**REQUIREMENT**
Below are several entries. Transcribe exactly those lines that fall from the one with "Identify the location of Browse" through the one with "The image size is (1568, 1926).", end lines included.

(SUPPLIED MATERIAL begins)

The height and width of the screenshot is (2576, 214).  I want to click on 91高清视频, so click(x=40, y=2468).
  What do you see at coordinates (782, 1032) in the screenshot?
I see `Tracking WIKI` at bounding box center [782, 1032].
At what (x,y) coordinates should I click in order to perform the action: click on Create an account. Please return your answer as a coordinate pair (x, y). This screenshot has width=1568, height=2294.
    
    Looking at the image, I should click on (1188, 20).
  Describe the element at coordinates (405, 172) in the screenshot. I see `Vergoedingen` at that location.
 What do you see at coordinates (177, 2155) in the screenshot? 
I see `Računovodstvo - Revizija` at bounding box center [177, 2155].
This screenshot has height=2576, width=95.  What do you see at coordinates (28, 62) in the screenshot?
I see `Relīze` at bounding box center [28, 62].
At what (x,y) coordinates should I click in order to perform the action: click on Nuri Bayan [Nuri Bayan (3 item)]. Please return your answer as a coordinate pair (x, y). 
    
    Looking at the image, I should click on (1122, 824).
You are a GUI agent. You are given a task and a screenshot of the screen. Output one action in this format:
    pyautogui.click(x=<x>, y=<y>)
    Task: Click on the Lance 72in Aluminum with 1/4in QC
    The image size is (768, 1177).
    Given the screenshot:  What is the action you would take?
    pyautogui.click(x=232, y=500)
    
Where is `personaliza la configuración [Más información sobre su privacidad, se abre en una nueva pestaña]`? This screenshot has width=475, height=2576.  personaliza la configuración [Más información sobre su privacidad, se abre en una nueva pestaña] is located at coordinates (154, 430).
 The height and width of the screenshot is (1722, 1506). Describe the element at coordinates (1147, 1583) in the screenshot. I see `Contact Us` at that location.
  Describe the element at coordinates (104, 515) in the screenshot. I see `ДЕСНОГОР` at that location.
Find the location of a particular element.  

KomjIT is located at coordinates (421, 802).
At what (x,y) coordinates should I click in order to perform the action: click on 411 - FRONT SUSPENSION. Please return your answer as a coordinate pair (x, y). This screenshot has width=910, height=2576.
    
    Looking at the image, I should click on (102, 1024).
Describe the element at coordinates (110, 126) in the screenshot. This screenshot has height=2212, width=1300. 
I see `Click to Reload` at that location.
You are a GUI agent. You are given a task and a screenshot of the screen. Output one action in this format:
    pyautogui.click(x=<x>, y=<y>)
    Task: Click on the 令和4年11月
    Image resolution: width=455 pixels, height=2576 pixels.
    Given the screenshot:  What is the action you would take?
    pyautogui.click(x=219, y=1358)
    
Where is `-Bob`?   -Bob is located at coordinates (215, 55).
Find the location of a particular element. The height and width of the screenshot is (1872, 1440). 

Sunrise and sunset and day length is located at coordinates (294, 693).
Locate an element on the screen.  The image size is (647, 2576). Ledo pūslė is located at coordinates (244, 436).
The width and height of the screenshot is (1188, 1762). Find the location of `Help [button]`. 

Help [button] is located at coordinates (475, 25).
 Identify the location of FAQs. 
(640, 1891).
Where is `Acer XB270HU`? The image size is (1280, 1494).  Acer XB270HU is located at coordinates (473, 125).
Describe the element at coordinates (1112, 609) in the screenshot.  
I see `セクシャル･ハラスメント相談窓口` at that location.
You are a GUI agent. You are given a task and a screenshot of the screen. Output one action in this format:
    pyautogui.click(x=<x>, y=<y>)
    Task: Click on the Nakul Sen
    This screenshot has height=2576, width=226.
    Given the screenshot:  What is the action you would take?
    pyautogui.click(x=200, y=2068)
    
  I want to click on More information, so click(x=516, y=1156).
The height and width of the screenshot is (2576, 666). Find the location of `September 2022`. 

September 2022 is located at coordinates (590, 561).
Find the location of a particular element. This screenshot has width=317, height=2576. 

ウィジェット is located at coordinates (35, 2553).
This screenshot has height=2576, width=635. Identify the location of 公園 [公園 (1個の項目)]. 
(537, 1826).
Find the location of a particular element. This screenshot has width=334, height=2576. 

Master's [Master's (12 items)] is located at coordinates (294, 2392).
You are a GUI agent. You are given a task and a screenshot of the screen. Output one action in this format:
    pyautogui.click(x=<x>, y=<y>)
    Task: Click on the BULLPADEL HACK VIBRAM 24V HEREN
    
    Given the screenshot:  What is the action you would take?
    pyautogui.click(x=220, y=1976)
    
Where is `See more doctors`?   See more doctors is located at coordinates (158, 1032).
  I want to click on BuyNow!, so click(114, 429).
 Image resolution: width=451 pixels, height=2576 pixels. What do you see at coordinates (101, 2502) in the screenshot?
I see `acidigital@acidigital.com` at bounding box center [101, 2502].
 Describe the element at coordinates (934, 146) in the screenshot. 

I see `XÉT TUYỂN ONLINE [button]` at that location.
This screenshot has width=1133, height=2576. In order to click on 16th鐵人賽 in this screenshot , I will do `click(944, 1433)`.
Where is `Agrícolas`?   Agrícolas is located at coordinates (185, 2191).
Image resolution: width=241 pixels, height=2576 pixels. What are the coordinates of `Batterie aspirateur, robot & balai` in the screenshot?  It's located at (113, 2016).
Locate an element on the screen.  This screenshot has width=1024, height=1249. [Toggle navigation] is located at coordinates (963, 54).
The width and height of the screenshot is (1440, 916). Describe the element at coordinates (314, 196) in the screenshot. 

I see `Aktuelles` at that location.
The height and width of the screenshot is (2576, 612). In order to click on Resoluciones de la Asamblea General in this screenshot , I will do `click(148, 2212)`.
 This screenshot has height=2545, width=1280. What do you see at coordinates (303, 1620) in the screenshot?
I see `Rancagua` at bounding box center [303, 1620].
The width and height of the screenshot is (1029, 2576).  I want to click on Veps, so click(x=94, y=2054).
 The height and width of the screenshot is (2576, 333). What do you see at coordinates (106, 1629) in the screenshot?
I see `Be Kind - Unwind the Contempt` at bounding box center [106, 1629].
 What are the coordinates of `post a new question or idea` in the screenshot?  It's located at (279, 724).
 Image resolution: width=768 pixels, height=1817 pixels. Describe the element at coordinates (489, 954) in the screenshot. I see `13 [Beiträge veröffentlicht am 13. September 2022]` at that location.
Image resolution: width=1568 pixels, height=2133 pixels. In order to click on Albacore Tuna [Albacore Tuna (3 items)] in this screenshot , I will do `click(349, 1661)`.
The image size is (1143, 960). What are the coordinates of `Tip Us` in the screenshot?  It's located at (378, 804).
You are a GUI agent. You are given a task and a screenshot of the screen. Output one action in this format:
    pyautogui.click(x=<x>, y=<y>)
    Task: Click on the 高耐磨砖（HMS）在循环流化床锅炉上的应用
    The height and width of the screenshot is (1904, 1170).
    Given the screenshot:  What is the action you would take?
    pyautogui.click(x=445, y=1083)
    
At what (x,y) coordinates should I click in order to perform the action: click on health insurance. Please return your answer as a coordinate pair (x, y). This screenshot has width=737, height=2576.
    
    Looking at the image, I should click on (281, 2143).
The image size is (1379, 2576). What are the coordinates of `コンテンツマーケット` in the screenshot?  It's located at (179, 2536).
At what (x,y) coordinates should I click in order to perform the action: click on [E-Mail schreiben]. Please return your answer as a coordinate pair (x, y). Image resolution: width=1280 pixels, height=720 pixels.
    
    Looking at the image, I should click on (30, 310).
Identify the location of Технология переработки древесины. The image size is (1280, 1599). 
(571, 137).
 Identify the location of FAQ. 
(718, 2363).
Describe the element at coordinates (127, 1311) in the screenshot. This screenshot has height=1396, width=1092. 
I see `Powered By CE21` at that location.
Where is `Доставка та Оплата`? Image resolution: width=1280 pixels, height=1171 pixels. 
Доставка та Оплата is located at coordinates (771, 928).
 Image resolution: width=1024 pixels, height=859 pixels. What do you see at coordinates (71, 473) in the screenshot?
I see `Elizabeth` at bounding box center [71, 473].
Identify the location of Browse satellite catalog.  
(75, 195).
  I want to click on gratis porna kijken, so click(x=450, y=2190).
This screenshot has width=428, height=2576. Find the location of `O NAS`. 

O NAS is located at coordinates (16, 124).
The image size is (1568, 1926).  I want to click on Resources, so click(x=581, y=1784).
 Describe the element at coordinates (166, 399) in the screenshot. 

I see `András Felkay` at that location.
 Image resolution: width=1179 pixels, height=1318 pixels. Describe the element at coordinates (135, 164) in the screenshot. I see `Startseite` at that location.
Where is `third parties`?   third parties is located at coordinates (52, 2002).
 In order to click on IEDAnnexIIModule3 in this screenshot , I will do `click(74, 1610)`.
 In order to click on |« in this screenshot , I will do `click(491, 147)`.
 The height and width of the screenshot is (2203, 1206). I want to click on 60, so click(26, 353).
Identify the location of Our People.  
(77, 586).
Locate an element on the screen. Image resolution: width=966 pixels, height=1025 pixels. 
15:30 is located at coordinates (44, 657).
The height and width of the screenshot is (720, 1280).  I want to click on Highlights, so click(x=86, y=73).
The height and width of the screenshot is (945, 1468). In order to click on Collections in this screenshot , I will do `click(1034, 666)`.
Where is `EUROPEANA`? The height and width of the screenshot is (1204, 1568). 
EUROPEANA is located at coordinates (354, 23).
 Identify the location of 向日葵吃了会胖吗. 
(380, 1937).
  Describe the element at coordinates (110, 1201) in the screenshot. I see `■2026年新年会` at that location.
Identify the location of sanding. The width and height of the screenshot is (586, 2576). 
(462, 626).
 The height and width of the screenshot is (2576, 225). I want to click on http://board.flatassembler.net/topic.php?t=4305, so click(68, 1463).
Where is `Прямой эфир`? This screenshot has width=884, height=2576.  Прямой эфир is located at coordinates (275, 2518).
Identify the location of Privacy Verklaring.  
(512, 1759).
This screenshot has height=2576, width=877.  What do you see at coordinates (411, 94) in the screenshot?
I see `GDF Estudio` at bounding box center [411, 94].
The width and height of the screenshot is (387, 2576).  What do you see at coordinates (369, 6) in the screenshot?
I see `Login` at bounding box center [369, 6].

(SUPPLIED MATERIAL ends)

**FINISHED EXERCISE**
Identify the location of Browse satellite catalog.  
(75, 195).
  I want to click on gratis porna kijken, so click(x=450, y=2190).
This screenshot has width=428, height=2576. Find the location of `O NAS`. 

O NAS is located at coordinates (16, 124).
The image size is (1568, 1926).  I want to click on Resources, so click(x=581, y=1784).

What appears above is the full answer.